TASK DETAILS:
Where the string "ยหาย" shows up in a line of the records, copy that line.

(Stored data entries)

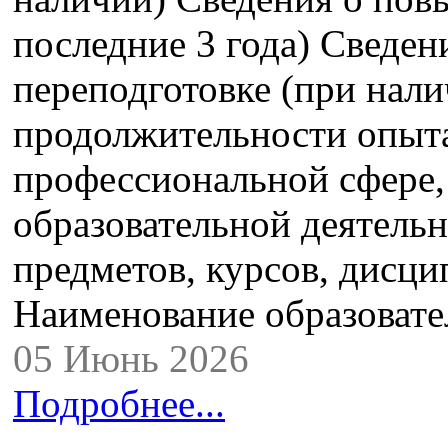
последние 3 года) Сведе
переподготовке (при нали
продолжительности опыта
профессиональной сфере,
образовательной деятель
предметов, курсов, дисци
Наименование образова
05 Июнь 2026
Подробнее...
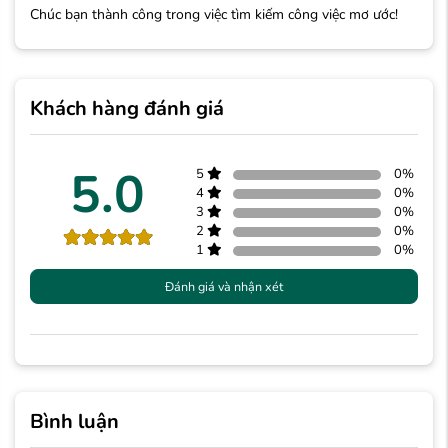
Chúc bạn thành công trong việc tìm kiếm công việc mơ ước!
Khách hàng đánh giá
5.0
5
0
%
4
0
%
3
0
%
2
0
%
1
0
%
Đánh giá và nhận xét
Bình luận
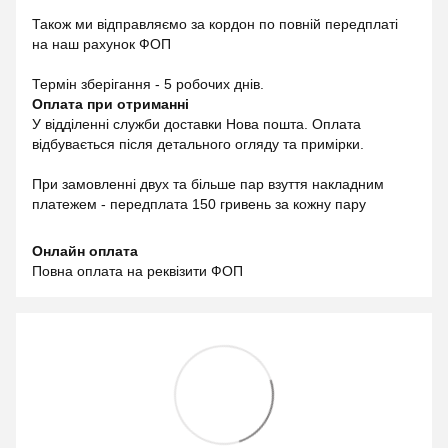
Також ми відправляємо за кордон по повній передплаті
на наш рахунок ФОП
Термін зберігання - 5 робочих днів.
Оплата при отриманні
У відділенні служби доставки Нова пошта. Оплата
відбувається після детального огляду та примірки.
При замовленні двух та більше пар взуття накладним
платежем - передплата 150 гривень за кожну пару
Онлайн оплата
Повна оплата на реквізити ФОП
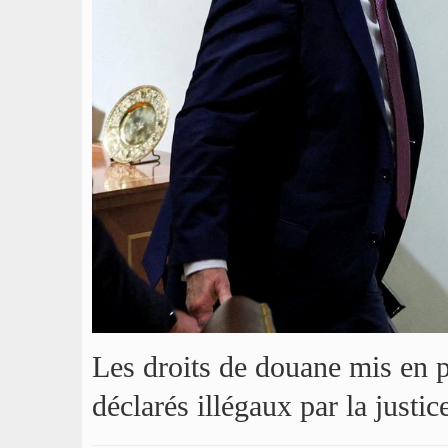
Les droits de douane mis en
déclarés illégaux par la justi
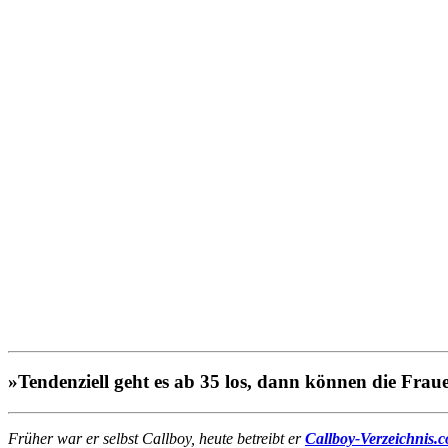
»Tendenziell geht es ab 35 los, dann können die Fraue
Früher war er selbst Callboy, heute betreibt er
Callboy-Verzeichnis.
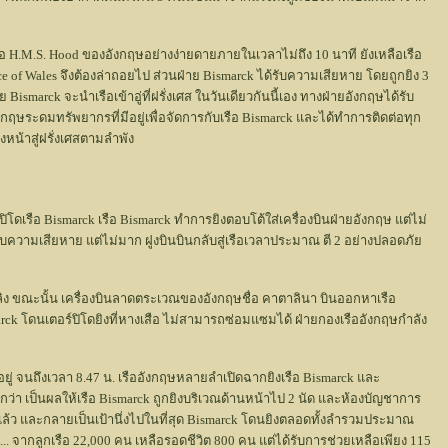
ือ H.M.S. Hood ของอังกฤษอย่างง่ายดายภายในเวลาไม่ถึง 10 นาที ยังเหลือเรือ
ce of Wales จึงต้องล่าถอยไป ส่วนฝ่าย Bismarck ได้รับความเสียหาย โดยถูกยิง 3
 Bismarck จะนำเรือเข้าอู่ที่ฝรั่งเศส ในวันเดียวกันนี้เอง ทางฝ่ายอังกฤษได้รับ
ฤษระดมทรัพยากรที่มีอยู่เพื่อจัดการกับเรือ Bismarck และได้ทำการติดต่อทุก
หน้าสู่ฝรั่งเศสตามลำพัง
ปิโดเรือ Bismarck เรือ Bismarck ทำการยิงตอบโต้ใส่เครื่องบินฝ่ายอังกฤษ แต่ไม่
รับความเสียหาย แต่ไม่มาก ฝูงบินบินกลับสู่เรือเวลาประมาณ ตี 2 อย่างปลอดภัย
อเพลิง ขณะนั้น เครื่องบินลาดตระเวณของอังกฤษชื่อ คาตาลินา บินออกหาเรือ
rck โดนเตอร์ปิโดยิงที่หางเสือ ไม่สามารถซ่อมแซมได้ ฝ่ายกองเรืออังกฤษกำลัง
ยู่ จนถึงเวลา 8.47 น. เรืออังกฤษหลายลำเปิดฉากยิงเรือ Bismarck และ
กกว่า เป็นผลให้เรือ Bismarck ถูกยิงบริเวณด้านหน้าไป 2 นัด และห้องบัญชาการ
้แล้ว และกลายเป็นเป้านึ่งไปในที่สุด Bismarck โดนยิงตลอดทั้งลำรวมประมาณ
... จากลูกเรือ 22,000 คน เหลือรอดชีวิต 800 คน แต่ได้รับการช่วยเหลือเพียง 115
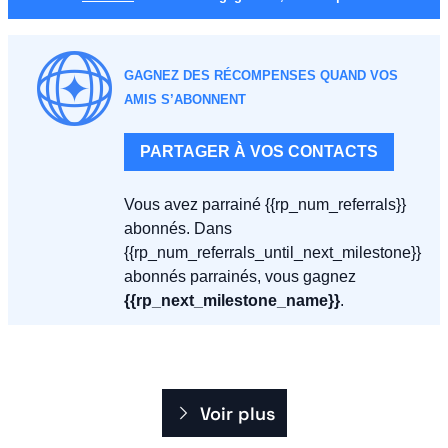
GAGNEZ DES RÉCOMPENSES QUAND VOS 
AMIS S’ABONNENT
PARTAGER À VOS CONTACTS
Vous avez parrainé {{rp_num_referrals}} 
abonnés. Dans 
{{rp_num_referrals_until_next_milestone}} 
abonnés parrainés, vous gagnez 
{{rp_next_milestone_name}}
. 
Voir plus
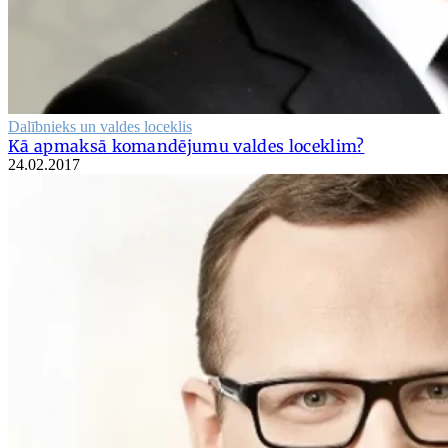
Dalībnieks un valdes loceklis
Kā apmaksā komandējumu valdes loceklim?
24.02.2017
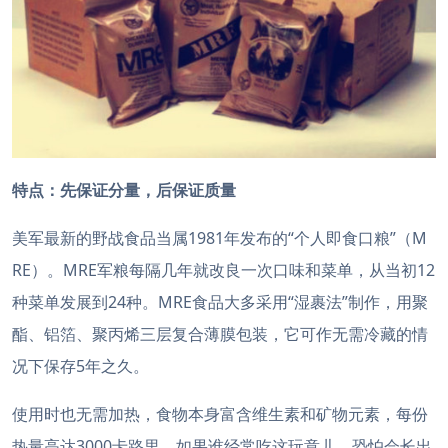
特点：先保证分量，后保证质量
美军最新的野战食品当属1981年发布的“个人即食口粮”（M
RE）。MRE军粮每隔几年就改良一次口味和菜单，从当初12
种菜单发展到24种。MRE食品大多采用“湿裹法”制作，用聚
酯、铝箔、聚丙烯三层复合薄膜包装，它可作无需冷藏的情
况下保存5年之久。
使用时也无需加热，食物本身富含维生素和矿物元素，每份
热量高达3000卡路里。如果谁经常吃这玩意儿，恐怕会长出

SOLUTION:
ce of Wales จึงต้องล่าถอยไป ส่วนฝ่าย Bismarck ได้รับความเสียหาย โดยถูกยิง 3
รับความเสียหาย แต่ไม่มาก ฝูงบินบินกลับสู่เรือเวลาประมาณ ตี 2 อย่างปลอดภัย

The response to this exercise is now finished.